_Try it:_ Please copy the lines below exactly, from the first one through the line showing "The height and width of the screenshot is (1828, 1072).".

_The data:_
○ ○ ○ ○ ○
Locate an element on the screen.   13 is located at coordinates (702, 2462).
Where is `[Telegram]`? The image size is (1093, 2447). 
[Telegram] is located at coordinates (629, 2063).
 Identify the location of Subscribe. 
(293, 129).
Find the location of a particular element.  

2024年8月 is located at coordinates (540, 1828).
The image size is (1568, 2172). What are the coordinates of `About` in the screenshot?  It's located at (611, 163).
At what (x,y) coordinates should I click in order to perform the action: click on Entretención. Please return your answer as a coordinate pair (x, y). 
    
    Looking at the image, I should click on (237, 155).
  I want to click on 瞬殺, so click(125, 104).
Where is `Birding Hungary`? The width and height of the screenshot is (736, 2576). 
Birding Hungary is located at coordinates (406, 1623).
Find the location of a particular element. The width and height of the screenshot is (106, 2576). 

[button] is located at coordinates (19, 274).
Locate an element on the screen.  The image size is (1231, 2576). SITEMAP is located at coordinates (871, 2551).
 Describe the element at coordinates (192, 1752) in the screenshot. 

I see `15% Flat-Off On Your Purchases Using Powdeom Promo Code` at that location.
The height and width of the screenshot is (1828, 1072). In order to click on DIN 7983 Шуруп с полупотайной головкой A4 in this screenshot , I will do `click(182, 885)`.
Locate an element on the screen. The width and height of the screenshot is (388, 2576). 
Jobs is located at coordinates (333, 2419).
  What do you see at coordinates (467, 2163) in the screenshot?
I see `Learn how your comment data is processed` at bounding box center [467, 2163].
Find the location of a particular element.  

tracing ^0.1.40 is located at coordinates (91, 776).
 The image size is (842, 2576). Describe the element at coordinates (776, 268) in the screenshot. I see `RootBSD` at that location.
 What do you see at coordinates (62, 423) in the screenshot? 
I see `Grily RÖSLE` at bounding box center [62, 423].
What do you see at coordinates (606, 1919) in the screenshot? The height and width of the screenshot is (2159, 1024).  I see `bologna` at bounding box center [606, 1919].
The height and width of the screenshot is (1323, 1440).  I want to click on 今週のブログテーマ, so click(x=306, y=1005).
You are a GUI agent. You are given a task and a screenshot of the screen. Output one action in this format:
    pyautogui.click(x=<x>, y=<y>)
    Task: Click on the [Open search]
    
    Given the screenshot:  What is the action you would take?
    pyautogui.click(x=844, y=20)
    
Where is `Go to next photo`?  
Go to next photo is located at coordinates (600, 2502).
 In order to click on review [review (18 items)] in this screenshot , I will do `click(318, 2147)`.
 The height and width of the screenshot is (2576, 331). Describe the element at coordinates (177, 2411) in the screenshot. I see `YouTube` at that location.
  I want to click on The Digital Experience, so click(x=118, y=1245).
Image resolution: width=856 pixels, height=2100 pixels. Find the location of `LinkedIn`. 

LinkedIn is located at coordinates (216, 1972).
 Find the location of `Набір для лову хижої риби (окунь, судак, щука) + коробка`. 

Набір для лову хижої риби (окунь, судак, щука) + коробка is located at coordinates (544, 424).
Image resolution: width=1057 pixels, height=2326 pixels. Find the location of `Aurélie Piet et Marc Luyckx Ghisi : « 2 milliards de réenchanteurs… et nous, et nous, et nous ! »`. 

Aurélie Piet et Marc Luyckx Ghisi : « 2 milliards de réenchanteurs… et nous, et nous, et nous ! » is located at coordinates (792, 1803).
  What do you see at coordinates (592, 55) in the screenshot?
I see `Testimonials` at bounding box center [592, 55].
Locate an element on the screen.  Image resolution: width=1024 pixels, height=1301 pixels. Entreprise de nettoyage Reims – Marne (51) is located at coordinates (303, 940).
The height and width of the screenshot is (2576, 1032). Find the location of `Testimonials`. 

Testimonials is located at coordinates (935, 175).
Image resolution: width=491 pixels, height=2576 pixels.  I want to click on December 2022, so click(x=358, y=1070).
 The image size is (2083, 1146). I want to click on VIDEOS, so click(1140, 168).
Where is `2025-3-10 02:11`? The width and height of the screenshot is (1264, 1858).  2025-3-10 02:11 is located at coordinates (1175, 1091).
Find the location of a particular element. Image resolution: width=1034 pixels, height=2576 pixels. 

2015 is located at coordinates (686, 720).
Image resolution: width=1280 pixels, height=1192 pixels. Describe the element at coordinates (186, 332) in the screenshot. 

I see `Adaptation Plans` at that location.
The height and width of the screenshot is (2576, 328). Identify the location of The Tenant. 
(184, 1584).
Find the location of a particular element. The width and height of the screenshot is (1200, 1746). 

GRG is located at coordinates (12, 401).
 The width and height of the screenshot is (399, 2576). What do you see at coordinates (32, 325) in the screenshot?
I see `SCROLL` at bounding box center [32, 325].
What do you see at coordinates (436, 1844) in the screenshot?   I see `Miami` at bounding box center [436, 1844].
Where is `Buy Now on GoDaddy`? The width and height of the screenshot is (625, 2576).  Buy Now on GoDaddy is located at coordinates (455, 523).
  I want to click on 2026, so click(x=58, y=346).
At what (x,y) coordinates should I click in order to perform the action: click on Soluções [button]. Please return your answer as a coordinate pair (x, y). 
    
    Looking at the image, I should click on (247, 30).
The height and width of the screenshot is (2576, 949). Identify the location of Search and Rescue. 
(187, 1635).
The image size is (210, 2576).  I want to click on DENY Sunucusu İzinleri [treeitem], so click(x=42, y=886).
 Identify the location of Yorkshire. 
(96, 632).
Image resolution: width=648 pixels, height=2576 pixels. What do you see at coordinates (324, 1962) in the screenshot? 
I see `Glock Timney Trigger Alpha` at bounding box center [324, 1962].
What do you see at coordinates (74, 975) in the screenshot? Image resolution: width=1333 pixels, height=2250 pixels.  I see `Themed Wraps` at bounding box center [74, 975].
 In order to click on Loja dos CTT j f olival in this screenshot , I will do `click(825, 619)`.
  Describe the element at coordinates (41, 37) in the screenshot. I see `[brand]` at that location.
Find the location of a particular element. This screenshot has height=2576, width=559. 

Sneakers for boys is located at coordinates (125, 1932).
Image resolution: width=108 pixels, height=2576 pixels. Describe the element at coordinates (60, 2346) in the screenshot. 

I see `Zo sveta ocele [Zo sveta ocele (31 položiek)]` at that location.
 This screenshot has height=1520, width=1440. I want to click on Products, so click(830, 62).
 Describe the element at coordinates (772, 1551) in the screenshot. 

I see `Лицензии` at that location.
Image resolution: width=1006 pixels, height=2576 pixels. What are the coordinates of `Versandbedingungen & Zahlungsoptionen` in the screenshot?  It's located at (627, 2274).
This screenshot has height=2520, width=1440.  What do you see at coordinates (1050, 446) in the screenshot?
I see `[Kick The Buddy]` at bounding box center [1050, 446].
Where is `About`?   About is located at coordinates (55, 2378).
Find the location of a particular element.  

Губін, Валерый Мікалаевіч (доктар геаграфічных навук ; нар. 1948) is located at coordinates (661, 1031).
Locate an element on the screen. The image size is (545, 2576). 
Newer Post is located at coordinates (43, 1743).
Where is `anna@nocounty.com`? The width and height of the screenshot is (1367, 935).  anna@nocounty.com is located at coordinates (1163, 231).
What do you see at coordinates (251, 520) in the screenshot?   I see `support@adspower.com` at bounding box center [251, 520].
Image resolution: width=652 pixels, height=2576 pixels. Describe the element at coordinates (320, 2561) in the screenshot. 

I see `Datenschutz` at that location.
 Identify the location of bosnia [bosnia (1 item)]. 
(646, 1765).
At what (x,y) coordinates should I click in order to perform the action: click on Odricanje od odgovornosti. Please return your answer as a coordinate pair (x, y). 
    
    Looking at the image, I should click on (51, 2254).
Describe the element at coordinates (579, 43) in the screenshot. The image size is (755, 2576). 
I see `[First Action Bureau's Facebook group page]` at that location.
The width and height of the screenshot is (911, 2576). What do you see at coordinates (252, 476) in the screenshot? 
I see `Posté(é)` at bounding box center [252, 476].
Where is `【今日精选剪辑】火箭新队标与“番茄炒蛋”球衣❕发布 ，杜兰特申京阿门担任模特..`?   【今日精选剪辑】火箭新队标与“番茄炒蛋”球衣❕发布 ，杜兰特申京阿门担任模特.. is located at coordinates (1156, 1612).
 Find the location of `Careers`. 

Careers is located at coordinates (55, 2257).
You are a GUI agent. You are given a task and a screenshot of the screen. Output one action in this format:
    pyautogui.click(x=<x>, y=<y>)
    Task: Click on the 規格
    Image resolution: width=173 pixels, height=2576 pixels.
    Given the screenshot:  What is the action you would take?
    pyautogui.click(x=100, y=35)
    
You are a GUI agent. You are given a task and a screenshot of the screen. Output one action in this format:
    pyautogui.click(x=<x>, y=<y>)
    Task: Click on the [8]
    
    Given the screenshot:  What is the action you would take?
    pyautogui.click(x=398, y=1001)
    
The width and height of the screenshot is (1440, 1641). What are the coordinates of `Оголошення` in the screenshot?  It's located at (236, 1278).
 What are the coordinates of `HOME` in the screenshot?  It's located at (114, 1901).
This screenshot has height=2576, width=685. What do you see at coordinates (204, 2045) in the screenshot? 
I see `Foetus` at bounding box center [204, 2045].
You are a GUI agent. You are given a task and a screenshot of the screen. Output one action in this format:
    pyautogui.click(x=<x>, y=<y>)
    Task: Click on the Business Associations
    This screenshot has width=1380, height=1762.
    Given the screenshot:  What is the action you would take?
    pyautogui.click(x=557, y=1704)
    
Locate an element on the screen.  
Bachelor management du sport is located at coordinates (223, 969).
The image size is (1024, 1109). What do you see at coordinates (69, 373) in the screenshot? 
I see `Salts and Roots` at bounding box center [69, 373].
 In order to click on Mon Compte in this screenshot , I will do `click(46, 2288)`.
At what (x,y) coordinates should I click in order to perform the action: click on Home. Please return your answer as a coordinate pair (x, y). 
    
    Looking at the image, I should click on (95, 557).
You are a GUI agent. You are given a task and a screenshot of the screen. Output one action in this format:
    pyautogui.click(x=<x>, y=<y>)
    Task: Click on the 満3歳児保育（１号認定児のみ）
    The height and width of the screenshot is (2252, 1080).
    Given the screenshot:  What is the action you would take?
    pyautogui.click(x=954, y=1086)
○ ○ ○ ○ ○
_Response to the task:_
Locate an element on the screen.   13 is located at coordinates (702, 2462).
Where is `[Telegram]`? The image size is (1093, 2447). 
[Telegram] is located at coordinates (629, 2063).
 Identify the location of Subscribe. 
(293, 129).
Find the location of a particular element.  

2024年8月 is located at coordinates (540, 1828).
The image size is (1568, 2172). What are the coordinates of `About` in the screenshot?  It's located at (611, 163).
At what (x,y) coordinates should I click in order to perform the action: click on Entretención. Please return your answer as a coordinate pair (x, y). 
    
    Looking at the image, I should click on (237, 155).
  I want to click on 瞬殺, so click(125, 104).
Where is `Birding Hungary`? The width and height of the screenshot is (736, 2576). 
Birding Hungary is located at coordinates (406, 1623).
Find the location of a particular element. The width and height of the screenshot is (106, 2576). 

[button] is located at coordinates (19, 274).
Locate an element on the screen.  The image size is (1231, 2576). SITEMAP is located at coordinates (871, 2551).
 Describe the element at coordinates (192, 1752) in the screenshot. 

I see `15% Flat-Off On Your Purchases Using Powdeom Promo Code` at that location.
The height and width of the screenshot is (1828, 1072). In order to click on DIN 7983 Шуруп с полупотайной головкой A4 in this screenshot , I will do `click(182, 885)`.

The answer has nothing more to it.